There were soldiers everywhere, clean, recently arrived soldiers, curious, poking about the ruins, evidently there to occupy rather than fight. I took some photographs around the cathedral and wandered down a bomb-cratered road to what must have been a park with a boating pond. All the trees were splintered stumps and the shallow pond was filled with floating objects, some of them once human beings, I thought. I wondered if I might find better images in the park — the world had seen too many ghost cities, grey lunar ruins — tortured nature might deliver something more striking. I walked round the boating pond, keeping my distance, not wanting to look too closely at what was floating there and then came upon a group of men, a hundred or so, sitting around the twisted remains of a bandstand.
They were soldiers, British soldiers — I recognised the shape of the tin helmet — though they might have been troglodytes or some race of miners allowed up from underground, after weeks of toil, so filthy were they, almost black with dirt and sweat and mud. They were sitting quietly, smoking, eating rations, swigging from canteens, but their conversations, such as they were, were muttered, hushed, almost inaudible. I moved closer, carefully. They looked as if they had suffered some collective trauma, survivors of an earthquake or some other natural catastrophe. Their blackened faces were drawn and gaunt from awful shared experience, it seemed to me.

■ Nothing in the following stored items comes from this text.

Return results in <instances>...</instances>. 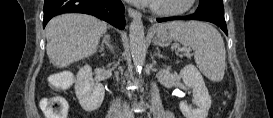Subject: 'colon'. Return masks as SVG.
Returning a JSON list of instances; mask_svg holds the SVG:
<instances>
[{
  "instance_id": "colon-1",
  "label": "colon",
  "mask_w": 273,
  "mask_h": 118,
  "mask_svg": "<svg viewBox=\"0 0 273 118\" xmlns=\"http://www.w3.org/2000/svg\"><path fill=\"white\" fill-rule=\"evenodd\" d=\"M52 84L57 88H63L68 84L67 80L58 79L53 77L51 79ZM40 107L47 118H65L67 112V104L63 97L61 96H52L44 98Z\"/></svg>"
}]
</instances>
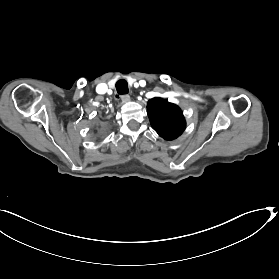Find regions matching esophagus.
<instances>
[{
	"instance_id": "34e87169",
	"label": "esophagus",
	"mask_w": 279,
	"mask_h": 279,
	"mask_svg": "<svg viewBox=\"0 0 279 279\" xmlns=\"http://www.w3.org/2000/svg\"><path fill=\"white\" fill-rule=\"evenodd\" d=\"M121 99L124 103H126V102L130 101V96L125 94V95H122Z\"/></svg>"
}]
</instances>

A tall man rose to his feet and intercepted me as I drew near. He was wearing an old darned V-neck sweater, moss green, a civilian sweater, over his battledress shirt. His trousers were tucked into heavy, caramel-coloured brogue ankle boots of the sort you go deer-stalking in, and he had a revolver in a canvas holster hanging from his right hip. He was bareheaded and a lock of his greasy black hair hung over one eye. He had deep creases in his cheeks and had a lit cigarette in his hand.
‘What do you want?’ he said. His voice was ragged and patrician. I might have been a housemaid who’d barged in on a bridge game.
‘I’d like to take some photographs,’ I said, pointing to my armband. ‘If I may.’